Performance Optimization II: Locality, Communication, & Contention

Previous | Next --- Slide 38 of 72

yeq

The arithmetic intensity is calculated as the amount of computation (proportional to the grid area) divided by the amount of communication (proportional to the grid perimeter). Our goal is to maximize this value. Thus, the intuition behind above strategy is that square has the largest area for all rectangles given a perimeter value.

holard

I'm a little confused about why arithmetic intensity is a useful metric here. If we fix the number of processors, the elements computed will be the same regardless of our decomposition (unless we distribute unevenly). Then, increasing arithmetic intensity is equivalent to reducing # of elements communicated. Why is maximizing arithmetic intensity preferred over minimizing elements communicated?

Vincent

@holard, I think your second last sentence actually answers your question.
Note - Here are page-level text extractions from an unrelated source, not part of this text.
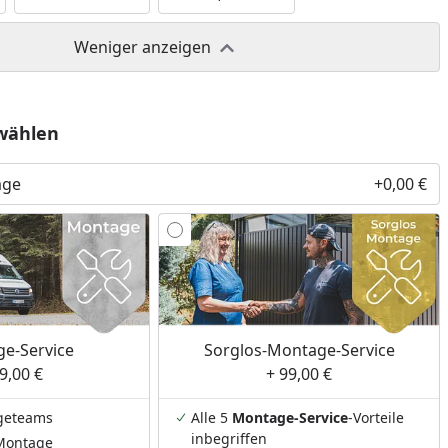
Weniger anzeigen
wählen
age
+0,00 €
e-Service
Sorglos-Montage-Service
9,00 €
+ 99,00 €
geteams
Alle 5
Montage-Service
-Vorteile
inbegriffen
Montage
Since the number of elements needed to be compute are usually fixed, we need to minimized the number of elements needed to communicate. And as a result, the arithmetic intensity will be increased. If arithmetic intensity is good, we can save the bandwidth for other communications.

khans

To decompose this problem, we look at how the work is proportional to N. The work depends on the perimeter. Notice that we can decrease the perimeter by splitting up the grid.

pk267

But isn't this increase in arithmetic intensity not very useful because it comes at a cost of higher cache misses for a single processor? So, the computation per processor would actually take longer.

paracon

@pk267, I don't think the cache locality is necessarily bad. Since it would depend on the access pattern of the algorithm, and cache properties. Also in your last statement, are you referring to the time taken by the processor when each calculated a slab of data?

blah329

The derivation of the metrics described above are as followed: each processor divides the NxN grid into the square root of the number of processors number of pieces along the width and length, giving us P blocks, each of length and width N/sqrt(N). This means that the total number of elements computed is N^2/P. In the worst case, the amount of data located is all of the edges of the block, and each edge is N/sqrt(P) long. Thus, if you divide the number of computations by the number of elements computers, then an arithmetic intensity of N/sqrt(p) is produced.